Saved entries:
::::::::::

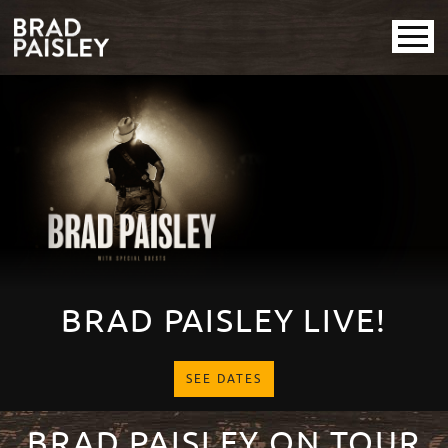
Brad Paisley
Promotional
PAUSE SLIDESHOW
PLAY SLIDESHOW
BRAD PAISLEY LIVE!
SEE DATES
BRAD PAISLEY ON TOUR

::::::::::

From the first record above to the last, output each one exactly and omit the pictures.

Brad Paisley
Promotional
PAUSE SLIDESHOW
PLAY SLIDESHOW
BRAD PAISLEY LIVE!
SEE DATES
BRAD PAISLEY ON TOUR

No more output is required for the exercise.